Regular readers will have realised by now that we’ve been pestering the Mail and The Telegraph with telephone calls and emails for weeks now. That’s because, as The Economist put it last weekend:
There are climate facts—and facts are stubborn things.
Both The Mail and The Telegraph have now corrected a couple of the gross inaccuracies they printed (virtually and/or physically) on September 8th, but many more remain. One of those is the identical phrase in both articles saying:
An unbroken ice sheet more than half the size of Europe already stretches from the Canadian islands to Russia’s northern shores.
The fact of the matter is that this statement is untrue. I’ve recently received a couple of letters about this from “The Daily Telegraph” signed by “Robert Winnett, Head of News”. Here’s an extract from the first one:
Them:
Reputable evidence exists to show an unbroken ice sheet more than half the size of Europe already stretches from the Canadian islands to Russia’s northern shore. This can be seen on the National Snow and Ice Data Center’s website [in the article] “A Real Hole Near the North Pole“. The site states that the average ice extent for August 2013 was 6.09 million square kilometres, which is more than half the size of Europe.
Us:
Have I got news for you Robert!

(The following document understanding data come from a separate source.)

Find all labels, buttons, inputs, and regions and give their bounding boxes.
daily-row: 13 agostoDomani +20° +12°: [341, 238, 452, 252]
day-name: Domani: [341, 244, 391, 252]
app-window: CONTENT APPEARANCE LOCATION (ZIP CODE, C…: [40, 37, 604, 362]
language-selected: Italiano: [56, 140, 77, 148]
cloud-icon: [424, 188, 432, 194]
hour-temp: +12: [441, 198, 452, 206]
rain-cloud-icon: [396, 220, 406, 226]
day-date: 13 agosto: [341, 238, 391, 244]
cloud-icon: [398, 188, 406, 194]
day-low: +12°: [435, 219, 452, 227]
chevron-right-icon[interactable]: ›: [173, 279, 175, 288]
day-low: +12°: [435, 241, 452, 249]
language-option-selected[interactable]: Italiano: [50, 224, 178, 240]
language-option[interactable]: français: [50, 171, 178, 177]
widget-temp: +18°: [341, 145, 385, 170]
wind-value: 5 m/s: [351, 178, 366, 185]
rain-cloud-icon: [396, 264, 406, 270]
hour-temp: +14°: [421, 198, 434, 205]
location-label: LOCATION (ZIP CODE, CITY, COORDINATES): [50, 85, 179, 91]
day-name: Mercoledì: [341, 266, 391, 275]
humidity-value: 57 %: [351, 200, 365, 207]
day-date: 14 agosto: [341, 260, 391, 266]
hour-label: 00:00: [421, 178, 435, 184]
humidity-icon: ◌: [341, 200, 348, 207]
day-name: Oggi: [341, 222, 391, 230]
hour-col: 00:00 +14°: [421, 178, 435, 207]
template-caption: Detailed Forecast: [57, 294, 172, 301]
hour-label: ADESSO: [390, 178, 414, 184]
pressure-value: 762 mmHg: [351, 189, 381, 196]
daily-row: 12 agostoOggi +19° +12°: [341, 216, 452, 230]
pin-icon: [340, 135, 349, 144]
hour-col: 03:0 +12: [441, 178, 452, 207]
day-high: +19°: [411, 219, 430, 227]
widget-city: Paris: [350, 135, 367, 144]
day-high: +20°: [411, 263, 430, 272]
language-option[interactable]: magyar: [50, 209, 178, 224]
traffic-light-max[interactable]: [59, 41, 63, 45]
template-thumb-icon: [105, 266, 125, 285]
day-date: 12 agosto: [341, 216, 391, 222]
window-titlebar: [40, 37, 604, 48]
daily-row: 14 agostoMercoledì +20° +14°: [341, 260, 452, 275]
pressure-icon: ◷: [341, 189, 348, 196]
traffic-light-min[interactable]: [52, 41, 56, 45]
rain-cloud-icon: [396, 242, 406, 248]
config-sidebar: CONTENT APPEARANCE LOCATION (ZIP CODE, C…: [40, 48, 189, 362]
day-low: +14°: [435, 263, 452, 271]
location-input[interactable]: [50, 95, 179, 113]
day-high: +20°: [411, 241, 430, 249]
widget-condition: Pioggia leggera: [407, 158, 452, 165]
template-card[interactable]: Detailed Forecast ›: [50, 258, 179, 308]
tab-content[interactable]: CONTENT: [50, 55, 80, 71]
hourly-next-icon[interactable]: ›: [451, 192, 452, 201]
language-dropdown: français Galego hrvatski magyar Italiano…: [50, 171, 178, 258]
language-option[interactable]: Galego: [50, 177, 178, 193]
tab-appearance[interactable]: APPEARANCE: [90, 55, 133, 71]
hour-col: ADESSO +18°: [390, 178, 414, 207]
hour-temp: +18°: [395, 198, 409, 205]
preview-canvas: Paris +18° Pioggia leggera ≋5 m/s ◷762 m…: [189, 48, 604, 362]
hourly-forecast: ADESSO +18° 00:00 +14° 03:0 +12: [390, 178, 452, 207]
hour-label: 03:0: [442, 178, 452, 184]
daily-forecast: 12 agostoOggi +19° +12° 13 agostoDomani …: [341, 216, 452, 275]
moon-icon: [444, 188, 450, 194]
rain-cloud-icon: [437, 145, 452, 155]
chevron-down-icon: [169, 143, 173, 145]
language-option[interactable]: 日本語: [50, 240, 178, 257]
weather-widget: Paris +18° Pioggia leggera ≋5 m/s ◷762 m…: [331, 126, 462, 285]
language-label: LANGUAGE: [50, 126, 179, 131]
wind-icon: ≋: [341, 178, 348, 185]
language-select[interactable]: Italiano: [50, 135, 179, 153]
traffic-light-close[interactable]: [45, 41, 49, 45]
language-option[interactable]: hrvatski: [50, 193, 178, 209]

If you’d read any of the articles on here, or watched any of the videos I linked to in my emails, that wasn’t the “fact” I was quibbling about. The fact is that the Arctic “ice sheet” was not “unbroken” and did not “stretch… to Russia’s northern shore” on September 8th 2013 and for considerable periods of time both before and after that date. Here’s an extract from The Telegraph’s second letter:
Them:
In reply to your enquiry, the Telegraph’s policy is to correct clear inaccuracies once we are alerted to them – and in appropriate cases update articles on our website.